The initiative stems from the research experience of the Coordinated Research Center “Progetto Tarquinia” at the University of Milan, directed by Giovanna Bagnasco Gianni, from which the research strand on painted tombs—curated by Matilde Marzullo—has developed.
The conference is organized by the University of Milan, Fondazione Luigi Rovati, and the Parco Archeologico di Cerveteri e Tarquinia, with the patronage of the Istituto di Studi Etruschi e Italici.
The themes of the conference
Etruscan funerary painting—of which the painted tombs of Tarquinia provide an extraordinary testimony—is one of the most fascinating and well-known artistic products of this ancient civilization, a vivid demonstration of how essential it was for this Italic people to express their memory and identity through images and symbolic representations.

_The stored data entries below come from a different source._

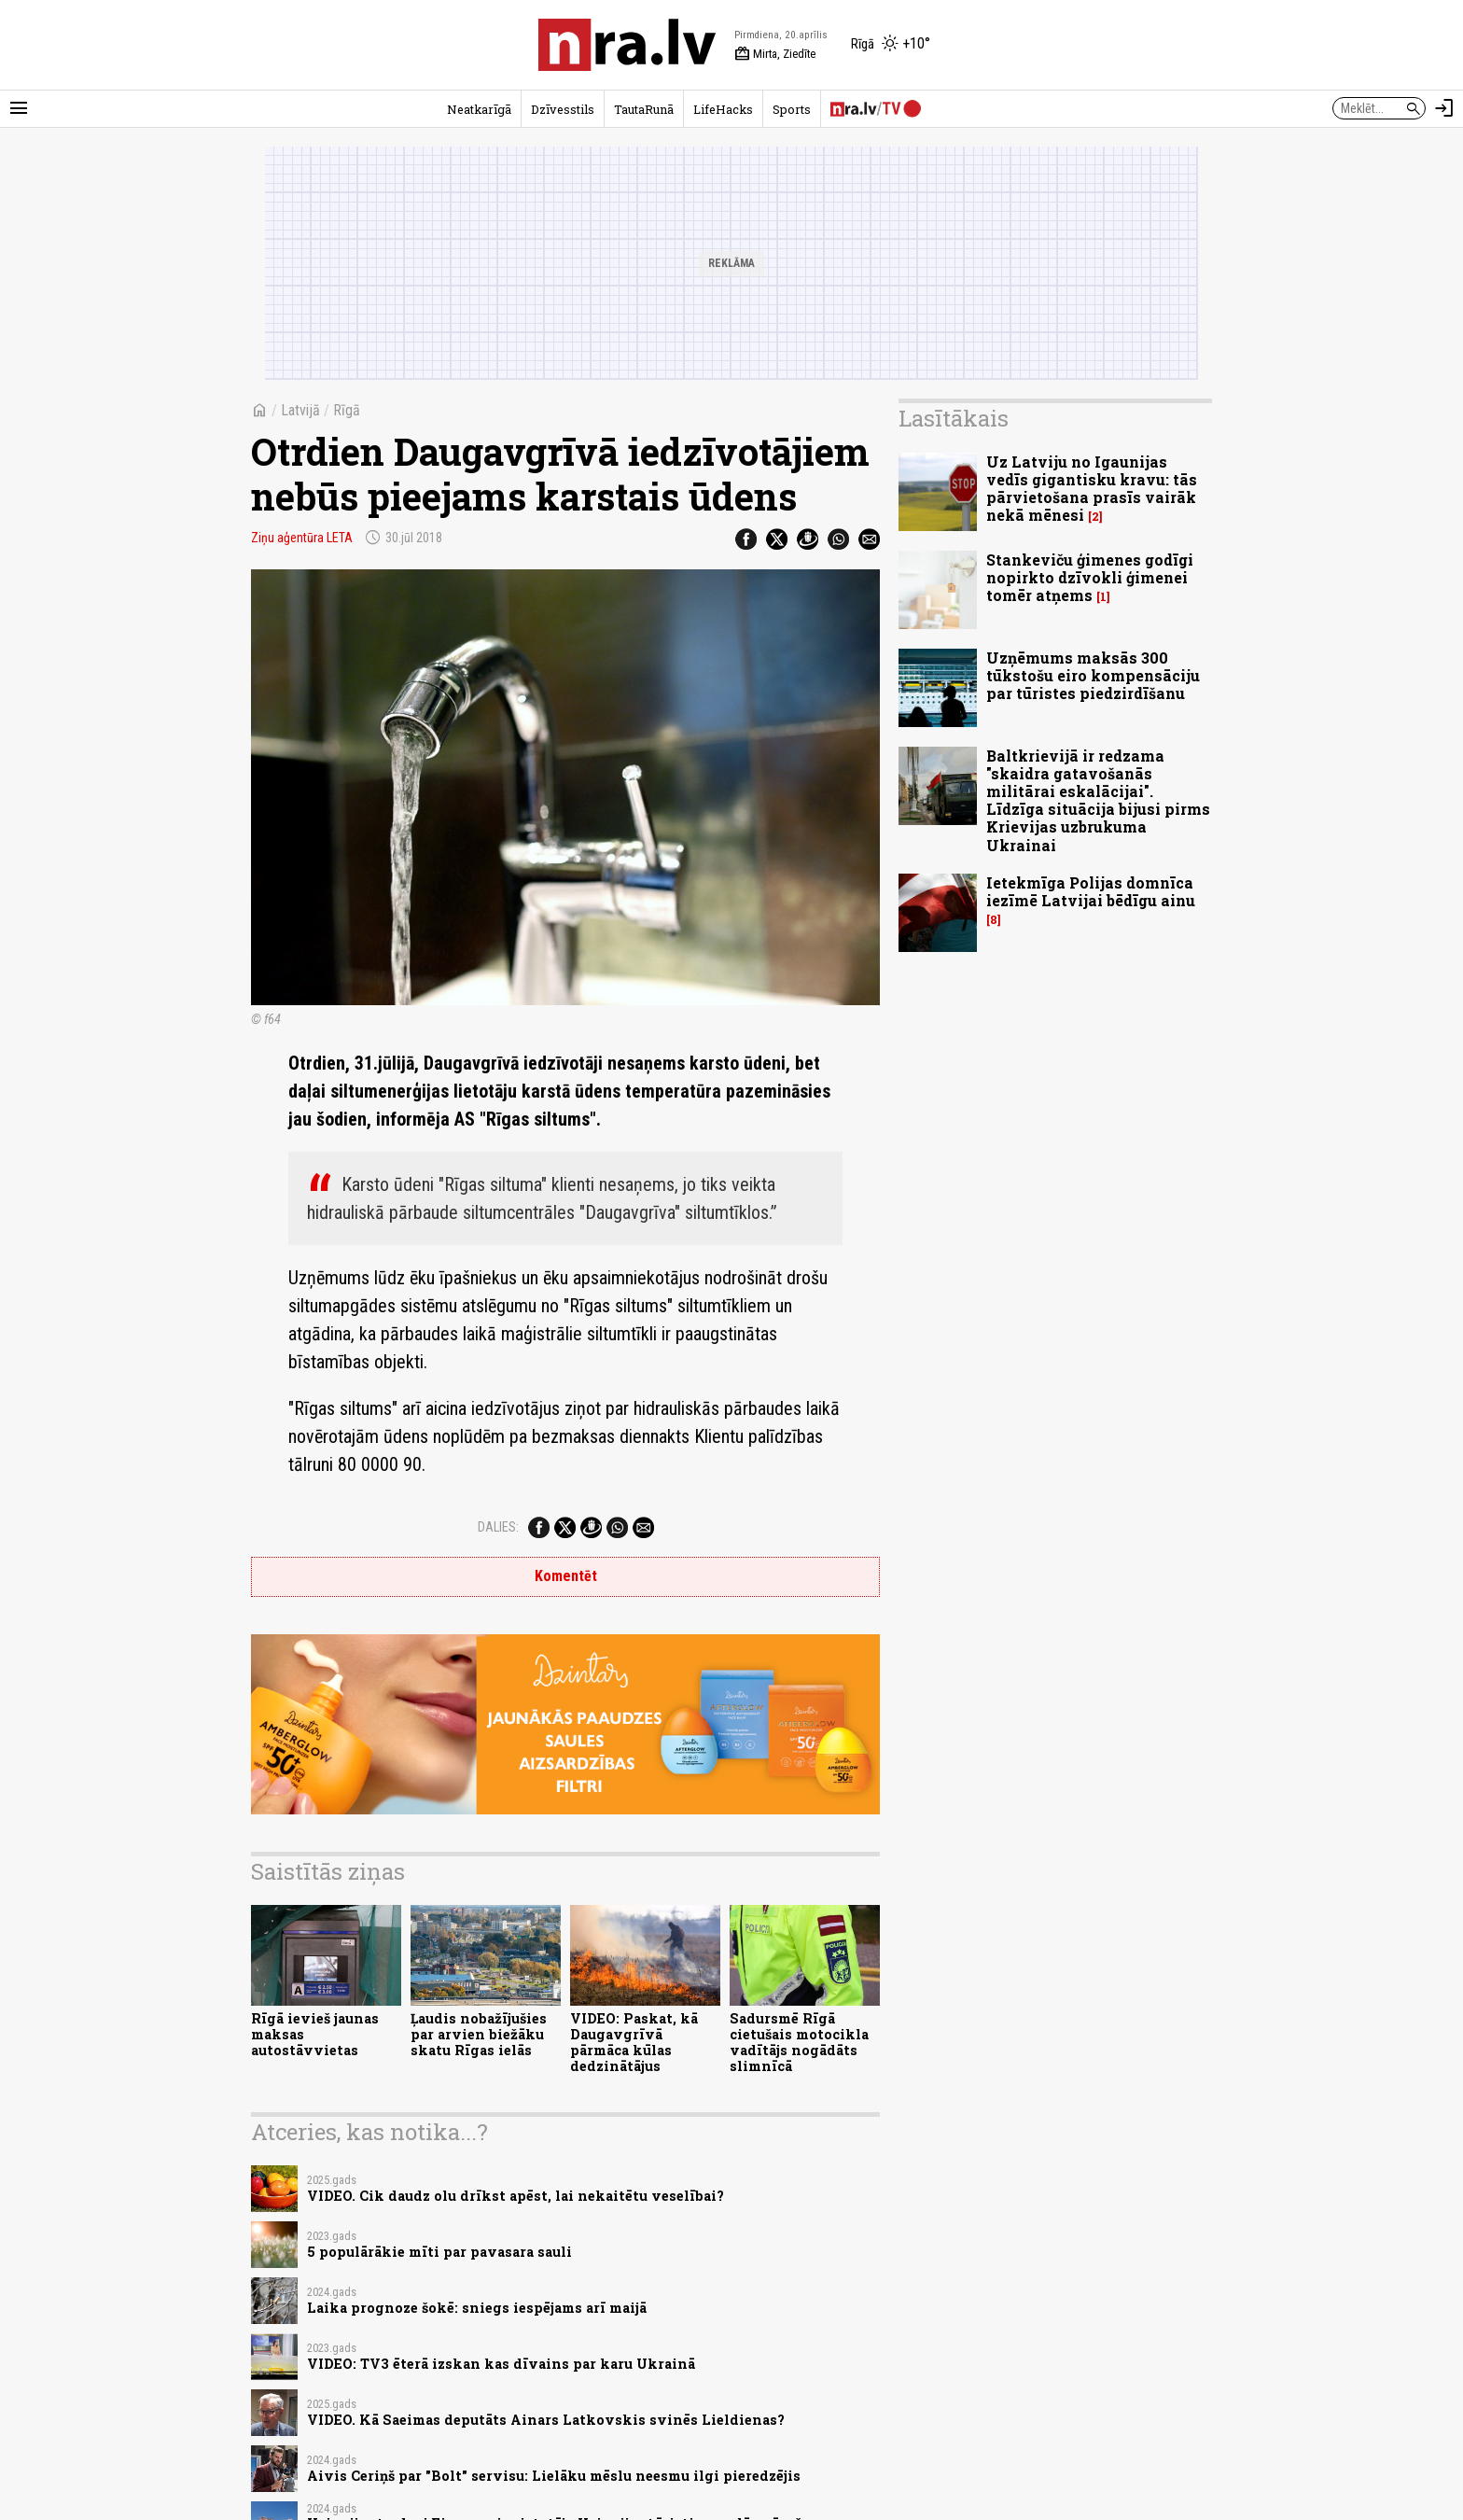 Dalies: (498, 1526)
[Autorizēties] (1444, 108)
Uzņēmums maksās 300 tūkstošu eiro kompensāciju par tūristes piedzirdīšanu (1093, 675)
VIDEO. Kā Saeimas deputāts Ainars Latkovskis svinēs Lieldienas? (546, 2420)
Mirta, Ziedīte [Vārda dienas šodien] (774, 54)
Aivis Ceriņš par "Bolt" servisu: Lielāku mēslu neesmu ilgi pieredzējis (554, 2476)
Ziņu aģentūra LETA (302, 537)
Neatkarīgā (479, 109)
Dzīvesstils (562, 109)
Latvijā (300, 410)
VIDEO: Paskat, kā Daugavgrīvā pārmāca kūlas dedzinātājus (634, 2042)
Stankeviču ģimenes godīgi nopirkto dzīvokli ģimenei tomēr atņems (1089, 577)
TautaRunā (644, 109)
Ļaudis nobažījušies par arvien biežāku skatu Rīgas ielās (479, 2034)
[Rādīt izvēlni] (18, 108)
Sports (792, 109)
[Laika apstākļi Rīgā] (890, 45)
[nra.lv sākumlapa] (627, 45)
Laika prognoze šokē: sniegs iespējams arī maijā (477, 2308)
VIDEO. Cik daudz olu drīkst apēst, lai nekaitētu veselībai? (515, 2196)
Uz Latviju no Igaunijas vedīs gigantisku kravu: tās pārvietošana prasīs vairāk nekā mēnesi (1091, 488)
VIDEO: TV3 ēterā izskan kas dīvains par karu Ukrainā (501, 2364)
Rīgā (346, 410)
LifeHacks (723, 109)
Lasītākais (954, 418)
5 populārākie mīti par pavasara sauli (439, 2252)
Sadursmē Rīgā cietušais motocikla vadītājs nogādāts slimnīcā (799, 2042)
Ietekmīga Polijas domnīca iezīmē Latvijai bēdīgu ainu (1090, 891)
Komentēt (566, 1576) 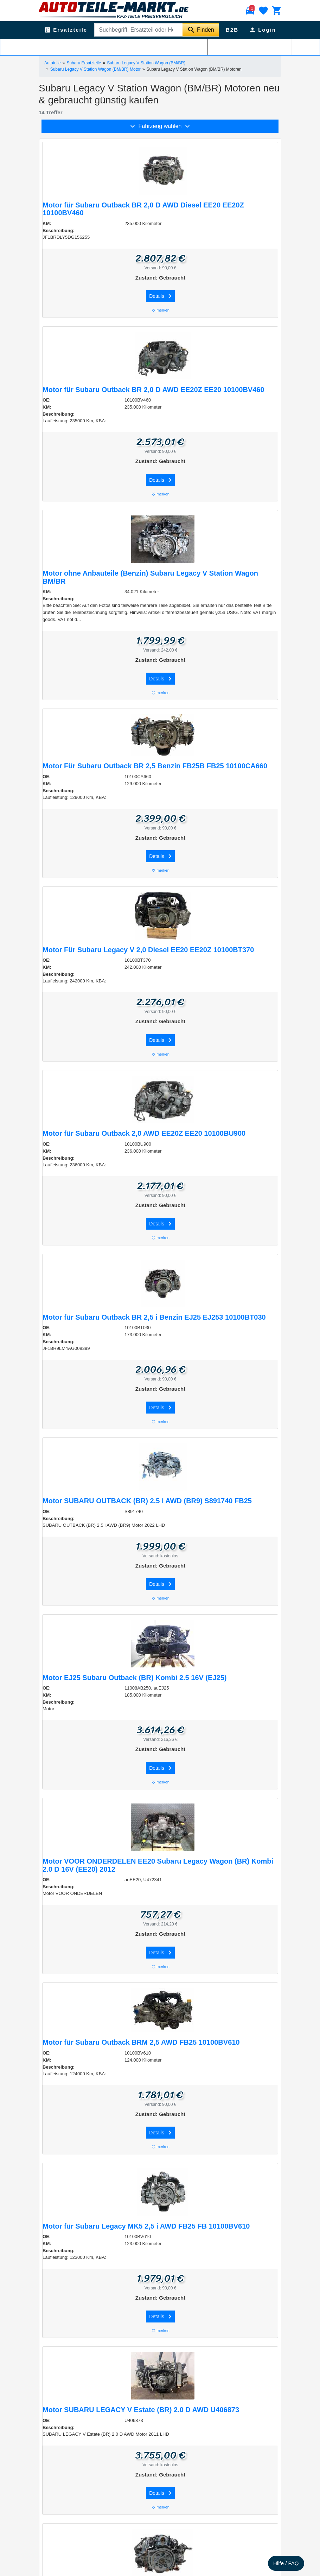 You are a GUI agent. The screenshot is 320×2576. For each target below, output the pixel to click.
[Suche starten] (201, 30)
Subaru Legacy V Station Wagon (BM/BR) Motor (95, 69)
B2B (232, 30)
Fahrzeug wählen (160, 126)
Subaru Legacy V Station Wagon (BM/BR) (146, 62)
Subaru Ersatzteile (83, 62)
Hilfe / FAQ (286, 2563)
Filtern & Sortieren (160, 46)
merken (160, 310) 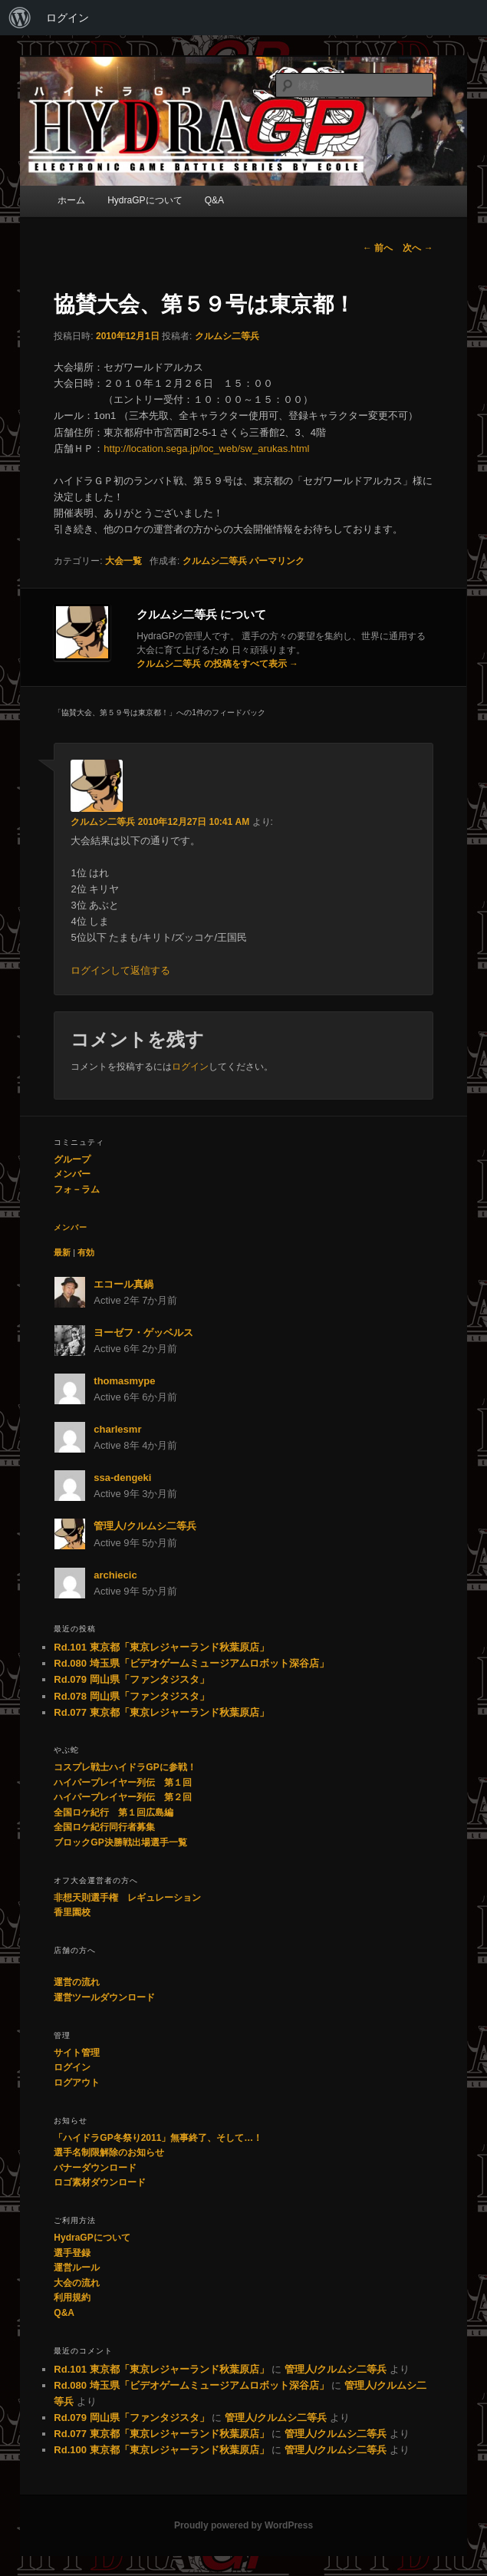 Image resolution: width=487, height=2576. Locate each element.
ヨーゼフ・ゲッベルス (143, 1332)
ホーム (71, 200)
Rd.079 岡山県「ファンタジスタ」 (131, 1679)
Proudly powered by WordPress (243, 2525)
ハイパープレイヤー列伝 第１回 (123, 1782)
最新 (62, 1252)
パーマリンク (276, 561)
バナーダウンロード (95, 2167)
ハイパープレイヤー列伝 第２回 (123, 1797)
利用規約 (72, 2297)
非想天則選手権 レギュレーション (127, 1897)
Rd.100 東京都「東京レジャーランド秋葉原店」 (161, 2450)
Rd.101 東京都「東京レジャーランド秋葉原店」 (161, 1647)
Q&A (214, 200)
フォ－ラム (77, 1189)
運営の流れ (77, 1982)
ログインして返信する (120, 970)
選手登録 (72, 2253)
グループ (72, 1159)
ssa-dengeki (122, 1477)
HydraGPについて (144, 200)
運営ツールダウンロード (104, 1997)
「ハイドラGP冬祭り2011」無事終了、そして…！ (158, 2137)
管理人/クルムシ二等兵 (145, 1526)
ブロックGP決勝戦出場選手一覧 (120, 1842)
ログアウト (77, 2082)
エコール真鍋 (123, 1284)
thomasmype (124, 1381)
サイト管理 (77, 2052)
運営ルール (77, 2267)
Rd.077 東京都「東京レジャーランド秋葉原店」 (161, 1712)
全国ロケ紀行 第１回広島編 (113, 1812)
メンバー (72, 1174)
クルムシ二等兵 (227, 336)
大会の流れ (77, 2283)
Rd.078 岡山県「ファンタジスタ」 (131, 1696)
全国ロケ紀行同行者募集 (104, 1827)
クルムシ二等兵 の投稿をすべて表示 (217, 663)
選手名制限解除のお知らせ (109, 2152)
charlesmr (117, 1429)
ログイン (67, 18)
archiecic (115, 1575)
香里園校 (72, 1912)
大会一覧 (123, 561)
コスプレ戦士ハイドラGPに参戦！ (125, 1767)
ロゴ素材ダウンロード (100, 2182)
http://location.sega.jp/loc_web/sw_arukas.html (206, 448)
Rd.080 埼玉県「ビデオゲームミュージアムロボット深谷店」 (191, 1663)
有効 (85, 1252) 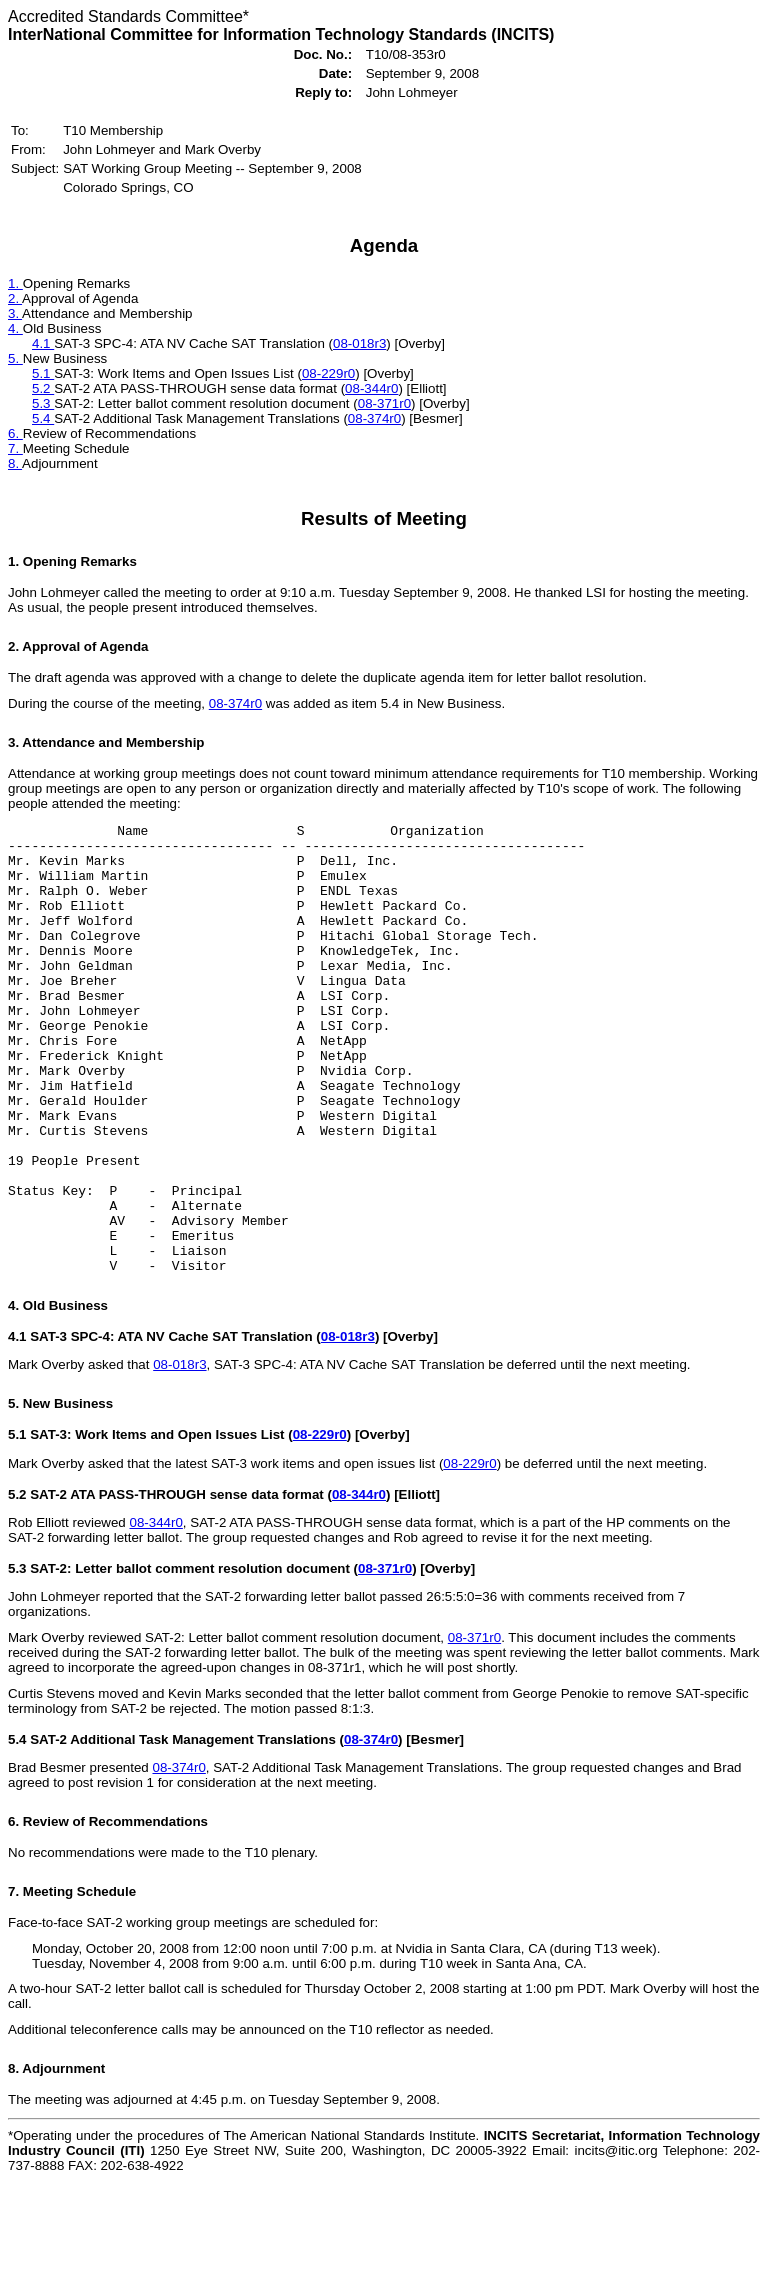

For the Etruscans, burials were not places devoted exclusively to the remembrance of the dead, but liminal and representative spaces where different aspects of culture intersected: everyday life, religion, ritual practices, and politics. For this reason, they became privileged spaces for self-representation—places to display social and political prestige, but also to express expectations or fears concerning the afterlife and the aspiration to eternity.
More than twenty years after the Necropolis of Monterozzi in Tarquinia was inscribed on the UNESCO World Heritage List, Images of Eternity aims to provide a comprehensive update on the most recent archaeological, art-historical, and conservation research devoted to funerary painting.
The symposium brings together scholars from Italian and European universities, museums, and heritage institutions for a scientific exchange of the highest level.